Oral Health Sciences, Department of Periodontology and Oral Implantology, Faculty of Medicine and Health Sciences, Ghent University, Corneel Heymanslaan 10, 9000, Ghent, Belgium.
Oral Health Research Group (ORHE), Faculty of Medicine and Pharmacy, Vrije Universiteit Brussel (VUB), Laarbeeklaan 103, 1090, Brussels, Belgium.
BMC Oral Health. 2021 Mar 12;21(1):115. doi: 10.1186/s12903-021-01460-z.
The aims of this study were (1) to determine the accuracy, sensitivity, and specificity of panoramic and peri-apical radiographs in diagnosing furcation involvement, as well as (2) to evaluate the possible impact of clinical experience on these diagnostic parameters.
An existing radiographic dataset of periodontitis patients requiring implant surgery was retrospectively examined for furcation involvement. Criteria for inclusion were the presence of a CBCT, panoramic and peri-apical radiograph of the site of interest within a one-year time frame. All furcation sites were classified using the CBCT, which was considered as the gold standard, according to Hamp's index (1975). Ten experienced examiners and 10 trainees were asked to assess furcation involvement for the same defects using only the corresponding panoramic and peri-apical radiographs. Absolute agreement, Cohen's weighted kappa, sensitivity, specificity and ROC-curves were analyzed.
The study sample included 60 furcation sites in 29 multi-rooted teeth from 17 patients. On average, 20/60 furcations were correctly classified according to the panoramic radiographs, corresponding to a weighted kappa score of 0.209, indicating slight agreement. Similarly, an average of 19/60 furcations were correctly classified according to the peri-apical radiographs, corresponding to a weighted kappa score of 0.211, also indicating slight agreement. No significant difference between panoramic and peri-apical radiography was found (P = 0.903). When recategorizing FI Grades into 'no to limited FI' (FI Grade 0 and I) and 'advanced FI' (FI Grade II and III), the panoramic and peri-apical radiography showed low sensitivity (0.558 and 0.441, respectively), yet high specificity (0.791 and 0.790, respectively) for identifying advanced FI. The ROC-curves for the panoramic and peri-apical radiographs were 0.79 and 0.69 respectively. No significant difference was found between experienced periodontists and trainees (P = 0.257 versus P = 0.880).
Panoramic and peri-apical radiography are relevant tools in the diagnosis of FI and provide high specificity. Ideally, they are best used in combination with furcation probing, which shows high sensitivity.
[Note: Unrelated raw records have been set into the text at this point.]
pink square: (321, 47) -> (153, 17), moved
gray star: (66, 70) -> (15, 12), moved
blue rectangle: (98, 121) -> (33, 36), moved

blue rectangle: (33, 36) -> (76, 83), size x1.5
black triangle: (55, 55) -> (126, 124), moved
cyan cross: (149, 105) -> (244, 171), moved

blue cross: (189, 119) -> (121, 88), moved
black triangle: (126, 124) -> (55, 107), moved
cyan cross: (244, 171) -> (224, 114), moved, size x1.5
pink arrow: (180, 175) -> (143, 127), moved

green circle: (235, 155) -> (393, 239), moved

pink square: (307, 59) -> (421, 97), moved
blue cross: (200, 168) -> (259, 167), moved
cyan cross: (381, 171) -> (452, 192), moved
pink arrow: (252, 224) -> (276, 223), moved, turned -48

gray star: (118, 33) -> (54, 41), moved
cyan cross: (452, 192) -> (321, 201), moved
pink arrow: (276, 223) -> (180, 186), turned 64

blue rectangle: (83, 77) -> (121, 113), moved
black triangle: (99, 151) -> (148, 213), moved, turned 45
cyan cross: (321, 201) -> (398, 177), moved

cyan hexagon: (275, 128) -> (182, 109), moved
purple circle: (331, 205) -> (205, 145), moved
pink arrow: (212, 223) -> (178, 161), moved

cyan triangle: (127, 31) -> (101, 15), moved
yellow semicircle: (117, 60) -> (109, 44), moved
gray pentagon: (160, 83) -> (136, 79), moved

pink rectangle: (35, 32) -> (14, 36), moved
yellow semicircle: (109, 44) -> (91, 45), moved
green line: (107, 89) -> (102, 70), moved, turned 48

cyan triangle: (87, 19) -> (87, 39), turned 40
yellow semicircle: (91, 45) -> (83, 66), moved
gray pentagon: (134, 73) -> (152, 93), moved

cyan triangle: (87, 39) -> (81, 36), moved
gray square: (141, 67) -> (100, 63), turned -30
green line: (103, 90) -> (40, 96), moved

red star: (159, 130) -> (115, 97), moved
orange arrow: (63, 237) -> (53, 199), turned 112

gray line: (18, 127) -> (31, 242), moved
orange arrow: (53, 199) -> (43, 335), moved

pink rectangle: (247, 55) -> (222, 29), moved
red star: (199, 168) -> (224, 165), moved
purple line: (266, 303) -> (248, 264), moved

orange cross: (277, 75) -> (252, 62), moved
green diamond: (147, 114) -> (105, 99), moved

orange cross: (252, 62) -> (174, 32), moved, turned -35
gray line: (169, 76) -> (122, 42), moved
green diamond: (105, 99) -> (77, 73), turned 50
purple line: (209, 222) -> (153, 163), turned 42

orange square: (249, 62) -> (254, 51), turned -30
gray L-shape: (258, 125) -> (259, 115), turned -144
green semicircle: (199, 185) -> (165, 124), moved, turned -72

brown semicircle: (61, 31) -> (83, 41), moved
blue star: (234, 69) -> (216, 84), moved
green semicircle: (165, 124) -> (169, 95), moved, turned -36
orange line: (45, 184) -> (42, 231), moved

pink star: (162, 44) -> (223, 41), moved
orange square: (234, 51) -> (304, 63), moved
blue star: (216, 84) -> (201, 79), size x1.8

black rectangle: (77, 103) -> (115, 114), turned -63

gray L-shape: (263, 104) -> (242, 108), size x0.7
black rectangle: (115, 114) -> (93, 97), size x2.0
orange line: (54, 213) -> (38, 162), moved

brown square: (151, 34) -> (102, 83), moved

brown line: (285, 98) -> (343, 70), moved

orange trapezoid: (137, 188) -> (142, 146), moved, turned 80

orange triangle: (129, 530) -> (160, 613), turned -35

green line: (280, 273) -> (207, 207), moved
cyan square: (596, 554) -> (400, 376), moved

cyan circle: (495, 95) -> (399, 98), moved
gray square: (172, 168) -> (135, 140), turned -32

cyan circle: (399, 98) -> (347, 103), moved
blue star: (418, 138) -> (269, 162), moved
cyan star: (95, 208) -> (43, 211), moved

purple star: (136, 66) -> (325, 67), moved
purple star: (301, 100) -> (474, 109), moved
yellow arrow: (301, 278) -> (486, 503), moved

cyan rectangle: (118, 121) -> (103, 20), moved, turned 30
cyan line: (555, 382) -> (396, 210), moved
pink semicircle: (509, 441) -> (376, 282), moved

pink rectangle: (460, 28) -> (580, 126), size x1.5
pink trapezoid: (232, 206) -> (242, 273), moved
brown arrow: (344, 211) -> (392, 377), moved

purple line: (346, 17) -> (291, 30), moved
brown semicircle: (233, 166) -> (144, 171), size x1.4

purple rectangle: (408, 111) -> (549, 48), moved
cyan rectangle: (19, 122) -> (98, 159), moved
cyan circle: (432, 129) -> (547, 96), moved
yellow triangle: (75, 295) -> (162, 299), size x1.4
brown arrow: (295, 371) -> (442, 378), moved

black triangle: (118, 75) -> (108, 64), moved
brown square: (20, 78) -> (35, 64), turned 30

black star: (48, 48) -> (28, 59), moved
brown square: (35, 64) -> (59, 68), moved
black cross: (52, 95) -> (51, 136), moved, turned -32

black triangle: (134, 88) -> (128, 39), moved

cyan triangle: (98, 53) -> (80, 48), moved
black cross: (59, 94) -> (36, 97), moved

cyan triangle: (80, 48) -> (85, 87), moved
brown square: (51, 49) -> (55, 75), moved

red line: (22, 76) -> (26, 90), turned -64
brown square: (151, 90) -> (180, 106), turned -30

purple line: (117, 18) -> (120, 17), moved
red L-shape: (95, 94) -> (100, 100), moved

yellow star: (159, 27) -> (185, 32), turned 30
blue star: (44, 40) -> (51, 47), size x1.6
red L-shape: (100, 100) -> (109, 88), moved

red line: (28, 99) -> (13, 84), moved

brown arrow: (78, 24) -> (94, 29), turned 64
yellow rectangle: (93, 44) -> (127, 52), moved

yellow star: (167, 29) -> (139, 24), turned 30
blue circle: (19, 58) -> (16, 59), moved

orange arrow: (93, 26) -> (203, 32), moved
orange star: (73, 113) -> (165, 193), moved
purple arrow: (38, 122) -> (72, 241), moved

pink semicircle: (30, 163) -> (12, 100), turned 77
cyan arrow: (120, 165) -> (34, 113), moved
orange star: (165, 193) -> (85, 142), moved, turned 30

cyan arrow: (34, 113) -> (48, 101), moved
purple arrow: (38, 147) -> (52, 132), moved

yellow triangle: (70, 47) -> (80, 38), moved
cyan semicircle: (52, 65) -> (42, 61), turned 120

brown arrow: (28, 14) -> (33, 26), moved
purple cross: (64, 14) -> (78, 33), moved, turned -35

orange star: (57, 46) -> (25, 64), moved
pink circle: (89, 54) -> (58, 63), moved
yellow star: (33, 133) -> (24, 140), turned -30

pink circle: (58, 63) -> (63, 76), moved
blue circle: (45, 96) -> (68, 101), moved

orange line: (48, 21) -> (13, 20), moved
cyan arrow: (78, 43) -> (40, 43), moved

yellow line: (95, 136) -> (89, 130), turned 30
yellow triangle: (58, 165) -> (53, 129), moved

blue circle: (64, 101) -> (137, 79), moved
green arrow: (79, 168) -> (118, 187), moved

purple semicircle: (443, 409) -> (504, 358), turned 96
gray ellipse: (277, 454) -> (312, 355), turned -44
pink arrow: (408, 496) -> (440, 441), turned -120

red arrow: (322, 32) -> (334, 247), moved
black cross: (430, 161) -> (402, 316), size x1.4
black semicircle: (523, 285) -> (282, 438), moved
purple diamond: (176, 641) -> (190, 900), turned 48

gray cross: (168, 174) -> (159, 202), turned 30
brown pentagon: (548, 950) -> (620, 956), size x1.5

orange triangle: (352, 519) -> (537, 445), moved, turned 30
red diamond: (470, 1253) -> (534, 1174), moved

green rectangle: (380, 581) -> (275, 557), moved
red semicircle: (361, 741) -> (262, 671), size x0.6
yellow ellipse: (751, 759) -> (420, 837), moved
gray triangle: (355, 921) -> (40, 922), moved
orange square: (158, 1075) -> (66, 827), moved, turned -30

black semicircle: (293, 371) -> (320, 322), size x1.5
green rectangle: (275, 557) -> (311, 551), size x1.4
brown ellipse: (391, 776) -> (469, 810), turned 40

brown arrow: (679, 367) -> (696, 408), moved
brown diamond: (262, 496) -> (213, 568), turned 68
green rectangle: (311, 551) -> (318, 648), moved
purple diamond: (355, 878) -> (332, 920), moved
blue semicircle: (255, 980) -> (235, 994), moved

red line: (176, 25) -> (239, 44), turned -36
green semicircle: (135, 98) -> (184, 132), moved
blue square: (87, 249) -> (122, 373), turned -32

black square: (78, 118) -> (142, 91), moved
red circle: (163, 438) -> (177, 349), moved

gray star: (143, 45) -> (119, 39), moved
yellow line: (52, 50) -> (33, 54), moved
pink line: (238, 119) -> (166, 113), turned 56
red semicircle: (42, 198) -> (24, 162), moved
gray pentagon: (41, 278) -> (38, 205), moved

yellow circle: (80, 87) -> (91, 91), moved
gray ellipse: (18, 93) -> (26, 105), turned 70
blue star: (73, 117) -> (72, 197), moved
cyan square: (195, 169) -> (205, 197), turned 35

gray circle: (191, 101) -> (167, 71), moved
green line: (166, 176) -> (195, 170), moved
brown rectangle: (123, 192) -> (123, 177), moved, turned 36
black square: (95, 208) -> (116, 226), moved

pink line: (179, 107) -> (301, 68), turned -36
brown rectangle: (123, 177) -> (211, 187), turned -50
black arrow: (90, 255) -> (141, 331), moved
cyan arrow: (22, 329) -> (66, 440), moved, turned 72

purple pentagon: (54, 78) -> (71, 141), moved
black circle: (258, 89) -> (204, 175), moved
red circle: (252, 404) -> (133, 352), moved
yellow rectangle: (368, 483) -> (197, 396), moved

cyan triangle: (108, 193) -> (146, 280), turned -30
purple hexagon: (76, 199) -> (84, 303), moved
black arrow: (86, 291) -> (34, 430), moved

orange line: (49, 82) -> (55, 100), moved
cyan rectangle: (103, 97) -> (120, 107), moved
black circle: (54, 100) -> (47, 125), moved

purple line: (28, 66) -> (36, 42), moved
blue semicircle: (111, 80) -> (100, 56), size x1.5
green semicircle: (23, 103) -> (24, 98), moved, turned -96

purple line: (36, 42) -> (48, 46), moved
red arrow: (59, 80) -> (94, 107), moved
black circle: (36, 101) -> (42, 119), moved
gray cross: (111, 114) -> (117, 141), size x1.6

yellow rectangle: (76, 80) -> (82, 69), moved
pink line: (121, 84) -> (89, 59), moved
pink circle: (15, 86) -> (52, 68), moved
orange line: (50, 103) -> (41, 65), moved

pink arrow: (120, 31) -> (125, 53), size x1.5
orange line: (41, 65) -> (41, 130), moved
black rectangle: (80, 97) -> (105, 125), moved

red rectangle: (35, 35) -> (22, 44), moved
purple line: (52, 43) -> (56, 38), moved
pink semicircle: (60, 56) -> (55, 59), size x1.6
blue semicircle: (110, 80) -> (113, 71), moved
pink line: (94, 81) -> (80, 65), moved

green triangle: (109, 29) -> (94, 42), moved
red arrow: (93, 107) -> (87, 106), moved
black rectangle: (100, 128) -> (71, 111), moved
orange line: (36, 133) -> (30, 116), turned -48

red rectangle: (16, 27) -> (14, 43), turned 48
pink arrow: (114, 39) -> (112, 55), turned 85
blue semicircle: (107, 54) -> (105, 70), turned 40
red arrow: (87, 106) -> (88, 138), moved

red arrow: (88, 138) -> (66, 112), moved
Furthermore, clinical experience does not seem to improve the accuracy of a radiological diagnosis of furcation sites.
Patient radiographic datasets were retrospectively analyzed.
本研究旨在(1)确定全景和根尖周 X 线片诊断分叉受累的准确性、敏感性和特异性,以及(2)评估临床经验对这些诊断参数的可能影响。
回顾性检查需要植入手术的牙周炎患者的现有放射数据集,以确定分叉受累情况。纳入标准为在一年内存在感兴趣部位的 CBCT、全景和根尖周 X 线片。所有分叉部位均根据 Hamp 指数(1975 年)使用 CBCT 进行分类,后者被视为金标准。10 名有经验的检查者和 10 名学员仅使用相应的全景和根尖周 X 线片评估相同缺陷的分叉受累情况。分析绝对一致性、Cohen 加权 Kappa、敏感性、特异性和 ROC 曲线。
研究样本包括 17 名患者 29 颗多根牙的 60 个分叉部位。平均而言,根据全景 X 线片正确分类了 20/60 个分叉,加权 Kappa 评分为 0.209,表明轻度一致。同样,根据根尖周 X 线片,平均有 19/60 个分叉被正确分类,加权 Kappa 评分为 0.211,也表明轻度一致。全景和根尖周 X 线摄影之间没有发现显著差异(P=0.903)。当将 FI 分级重新分类为“无到有限 FI”(FI 分级 0 和 I)和“高级 FI”(FI 分级 II 和 III)时,全景和根尖周 X 线摄影对识别高级 FI 的敏感性较低(分别为 0.558 和 0.441),但特异性较高(分别为 0.791 和 0.790)。全景和根尖周 X 线摄影的 ROC 曲线分别为 0.79 和 0.69。有经验的牙周病学家和学员之间没有发现显著差异(P=0.257 与 P=0.880)。
全景和根尖周 X 线摄影是 FI 诊断的相关工具,具有较高的特异性。理想情况下,它们最好与分叉探查结合使用,后者具有较高的敏感性。此外,临床经验似乎并不能提高放射学诊断分叉部位的准确性。
对患者的放射数据集进行了回顾性分析。